Коффин был уверен в том, что неправильно понял своего заместителя, поэтому переспросил.
— Золото, золото, — закивал головой Голдмэн. — Помните, как много лет назад мы толковали с вами о возможностях его обнаружения здесь? Многочисленные опыты наконец убедили всех в том, что здешняя земля не может родить ничего, кроме зеленого камня и янтаря, а вот поди ж ты! Оказалось, что все мы здорово ошибались. Золото было обнаружено в местности Отаго, что на Южном Острове. Именно туда-то и направились все более или менее крепкие и толковые мужчины, господин Коффин.

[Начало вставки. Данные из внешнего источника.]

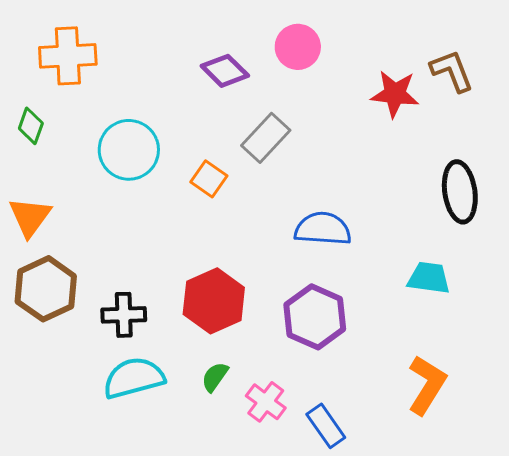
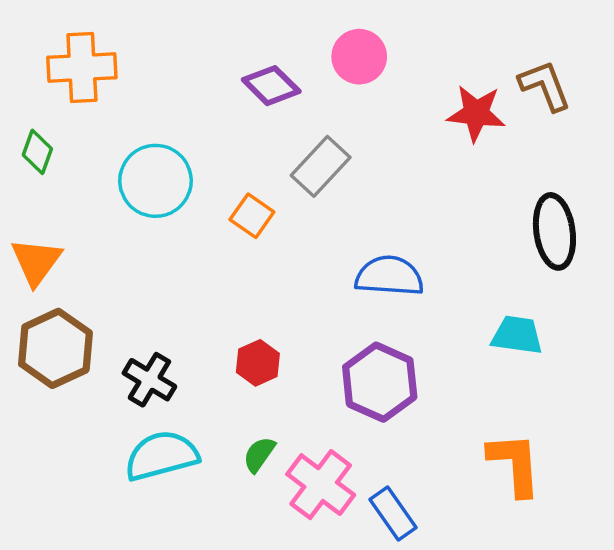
red hexagon: (214, 301) -> (258, 363), size x0.6
black cross: (124, 315) -> (149, 380), turned 33
orange L-shape: (427, 385) -> (515, 464), turned -36
pink cross: (266, 402) -> (321, 485), size x1.4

Не считая целой орды клерков, бухгалтеров и посыльных.
Коффин с трудом усвоил в своем мозгу это небывалое сообщение. Затем он поднялся, прошел мимо Голдмэна к окну и внимательно оглядел пустынные улицы города. Голдмэн повернулся на своем стуле, чтобы не терять из виду босса, который находился, мягко говоря, не в самом лучшем расположении духа.

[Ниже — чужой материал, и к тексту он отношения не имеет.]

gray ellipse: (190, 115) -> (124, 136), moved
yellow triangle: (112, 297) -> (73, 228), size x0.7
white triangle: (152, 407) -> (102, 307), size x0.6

— Этого не может быть, — наконец глухо проговорил Коффин. — Это, очевидно, что-то вроде ложной тревоги. В Новой Зеландии нет никакого золота!
— Попробуйте доказать это утверждение тому человеку, который на прошлой неделе прибыл сюда из Дунедина на корабле. При нем было два больших кошеля, сэр, и оба были доверху наполнены золотом. Оба! Доверху! Когда я об этом услышал, то не поверил точно так же, как сейчас не верите вы, и пошел в банк, чтобы глянуть на это своими собственными глазами. Самородки и золотой песок, сэр. Тридцать или сорок фунтов, никак не меньше. Я был там в тот момент, когда Лонгмаунт собственноручно производил анализ металла.
— Значит…
— Чистейшее золото, господин Коффин. В кабинете наступила тяжелая тишина. Наконец, Коффин вновь повернулся к столу.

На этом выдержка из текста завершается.